Thursday, November 5, 2009

Music for Medieval Clown Puppets


The JSH Combo will be recording a musical score for the Catclaw Theatre production of Shakespeare's Birth of Merlin, which rocks NYC next month. The music will be an avant-garde mishmash of influences from Karlheinz Stockhausen to KISS. Watch this space for mp3 sneak previews!

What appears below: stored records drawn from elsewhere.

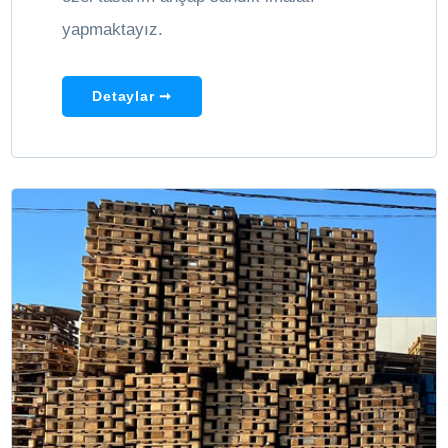
yapmaktayız.
Detaylar ➞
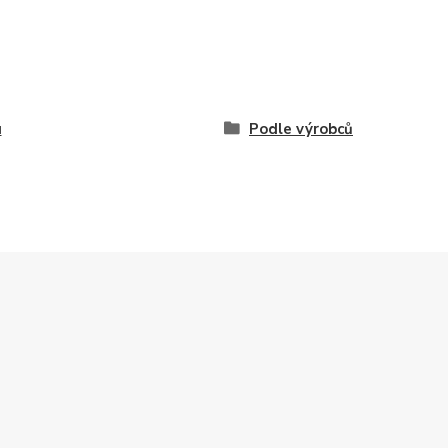
u
Podle výrobců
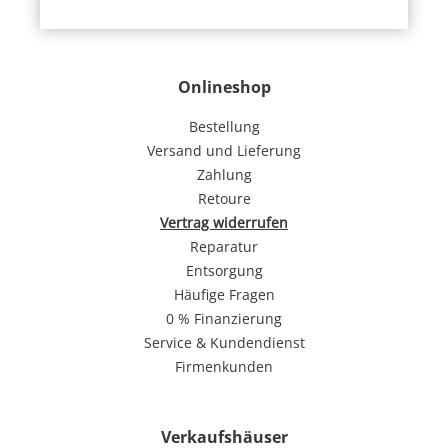
Onlineshop
Bestellung
Versand und Lieferung
Zahlung
Retoure
Vertrag widerrufen
Reparatur
Entsorgung
Häufige Fragen
0 % Finanzierung
Service & Kundendienst
Firmenkunden
Verkaufshäuser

Thursday, September 17, 2009

Piano Concerto for Left Hand


I'm currently obsessed by this recording of Ravel's Piano Concerto for Left Hand by the great Alfred Cortot. Look for unabashedly sycophantic emulation of this style by the JSH Combo at a roadhouse saloon near you soon!

Thursday, July 16, 2009

Holding Pattern


Summer's half blown by and this hasn't turned out to be the summer that the JSH Combo healed the sick, raised the dead, made the little girls talk out of their heads. But patience, faithful ones, that's all about to change real soon. A film project featuring the Combo is in the works from a Los Angeles filmmaker, and this will force us to get it in gear. Also, the new KISS album, Sonic Boom is coming out later this year, and there's nothing the anticipation of new KISS music to put a spring in a step and a fire in my flue. Please stand by, ladies and gentlemens, there's gonna be some rockin'.

Tuesday, March 3, 2009

Anton LaVey Quote of the Day


"If I didn't have these keyboards I don't know what I'd do. It's the one thing that acts as a kind of an anchor. When someone starts minimizing me, and I hear it so much that I start believing it myself, I can sit at these keyboards and do things that no one else can do: remember songs that no one else remembers, play songs in a way that they aren't played anymore." - Anton LaVey.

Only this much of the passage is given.